On the surface, at least, there was some truth in that claim. Canada sailed through the financial crisis without any of its major financial institutions collapsing. The economy kept on growing – by 3.1% in 2010 and 2.5% in 2011 – while other major economies were either flat-lining or else slipping back into fresh recessions. The property market remained healthy and unemployment low at just over 7% of the workforce. If Britain had a record like that, we’d all be a lot happier.

The trouble is, there are now signs that Canada is coming off the rails. The economy is flat-lining and the housing market is going into reverse. Inthe second half of 2012, growth suddenly ground to a halt and for the whole of the year expansion slowed to just 1.8% from 2.6% a year earlier. Most forecasts predict growth of just 1.3% this year, very low by Canada’s historic standards.

Meanwhile, the property market looks to be in trouble. Construction of new houses plunged 19% in January this year, dropping to its lowest level since the end of 2009. Sales of existing houses fell 8.8% from a year earlier. In most cities, prices are now flat, or else going down – in Vancouver, prices have dropped by 8% since their 2011 peak.

As we know from elsewhere in the world, once property markets start to fall, the banking system and then the economy are not usually far behind. Indeed, the credit-rating agency Moody’s has already downgraded a string of Canadian banks because of their exposure to a wobbly real-estate sector.

In fact, it now looks as if all Carney really did was keep the debt-fuelled boom running longer than anywhere else. While most countries stopped racking up fresh debts in 2009 – at least personal and corporate debt, if not government borrowing – Canada didn’t. Canadian households have been borrowing at record rates, and debt is now at the levels – 167% of GDP – America was at before the crash.

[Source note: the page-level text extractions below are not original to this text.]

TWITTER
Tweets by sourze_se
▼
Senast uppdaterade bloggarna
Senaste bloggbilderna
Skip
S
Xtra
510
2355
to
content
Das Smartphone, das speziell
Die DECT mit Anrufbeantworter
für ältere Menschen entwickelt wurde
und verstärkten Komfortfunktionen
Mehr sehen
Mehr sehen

Debt as a percentage of household income is now higher in Canada than it is in either America or Britain, and it is still going up. Overall, debt remains lower, but only because Canada does not have a bloated banking system like other Anglo-Saxon countries. But government debt is relatively high as well – at 83% of GDP it is higher than in Britain, for example.

Rather like Mervyn King, the outgoing central bank chief, in this country, Mark Carney has warned Canadians about a housing bubble and about the risks of taking on too much debt. But, again like King, he had also encouraged it with lots of cheap money. In the wake of the financial crash in 2008, rates were slashed and have now been held at 1% since 2010.

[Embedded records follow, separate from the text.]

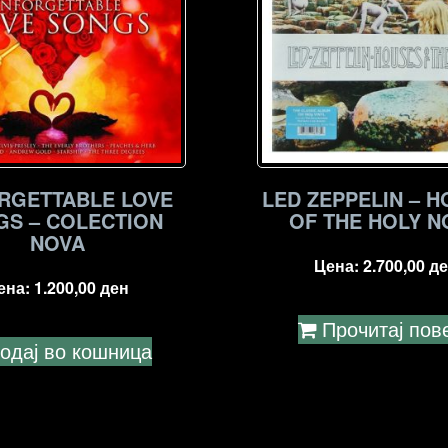
RGETTABLE LOVE
LED ZEPPELIN – 
GS – COLECTION
OF THE HOLY N
NOVA
Цена:
2.700,00
де
ена:
1.200,00
ден
Прочитај пов
одај во кошница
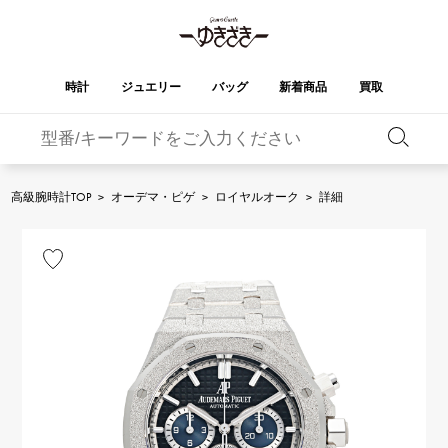
時計
ジュエリー
バッグ
新着商品
買取
バーキン
オータクロア
YUKIZAKI
ROLEX
ブランド
セレクト
HUBLOT
ブライダル
ジュエリー
ロレックス
ジュエリー
ジュエリー
ウブロ
ジュエリー
高級腕時計TOP
>
オーデマ・ピゲ
>
ロイヤルオーク
>
詳細
ケリー
ピコタンロック
OMEGA
BREITLING
オメガ
ブライトリング
REGALIA
DOUBLE TOP
ガーデンパーティー
エブリン
レガリア
ダブルトップ
A.LANGE & SOHNE
Breguet
ランゲ＆ゾーネ
ブレゲ
YOBIKO
NOMBRE
財布
チャーム
ヨビコ
ノンブル
PATEK PHILIPPE
IWC
IWC
パテック・フィリップ
NOMBRE putite
ALPHA
小物
その他
ノンブルプティ
アルファ
FRANCK MULLER
RICHARD MILLE
フランク・ミュラー
リシャール・ミル
ALPHA putite
eclat
アルファプティ
エクラ
VACHERON
PANERAI
エルメスバッグ
CONSTANTIN
パネライ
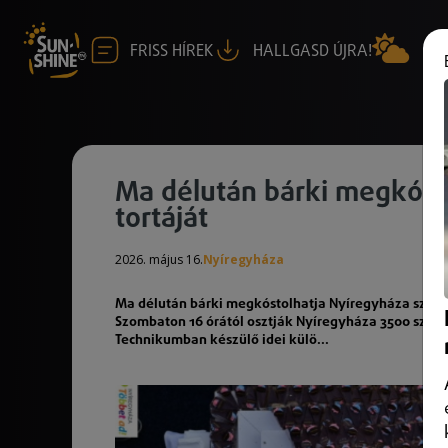
FRISS HÍREK
HALLGASD ÚJRA!
Ma délután bárki megkóst
tortáját
2026. május 16.
Nyíregyháza
Ma délután bárki megkóstolhatja Nyíregyháza szület
Szombaton 16 órától osztják Nyíregyháza 3500 szelet
Technikumban készülő idei külö...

Given that there was no crash to deal with, it is hardly surprising that there was a housing bubble – and Carney was mainly responsible for it.

The simplest explanation for Canada’s recent success is therefore not Carney’s brilliance, but resource prices. Canada has a lot of raw materials. In particular, it sells a lot of oil to America: Canada is the largest energy exporter to America. With the opening up of the shale gas industry, prices have been under pressure – and Canada has started to suffer as a result.

In truth, it now looks as if Carney took an economy that was in perfectly decent shape and created a housing bubble that is about to burst, with predictably messy results. Installing him at the Bank of England looks like one more desperate attempt to reflate the debt bubble.

But what Britain actually needs is a governor who can work out how to get the country growing again without the artificial stimulus of borrowed money. There is no evidence to suggest that Carney is the man for that task. And there is a worrying amount of evidence that he is getting out of Canada in the nick of time.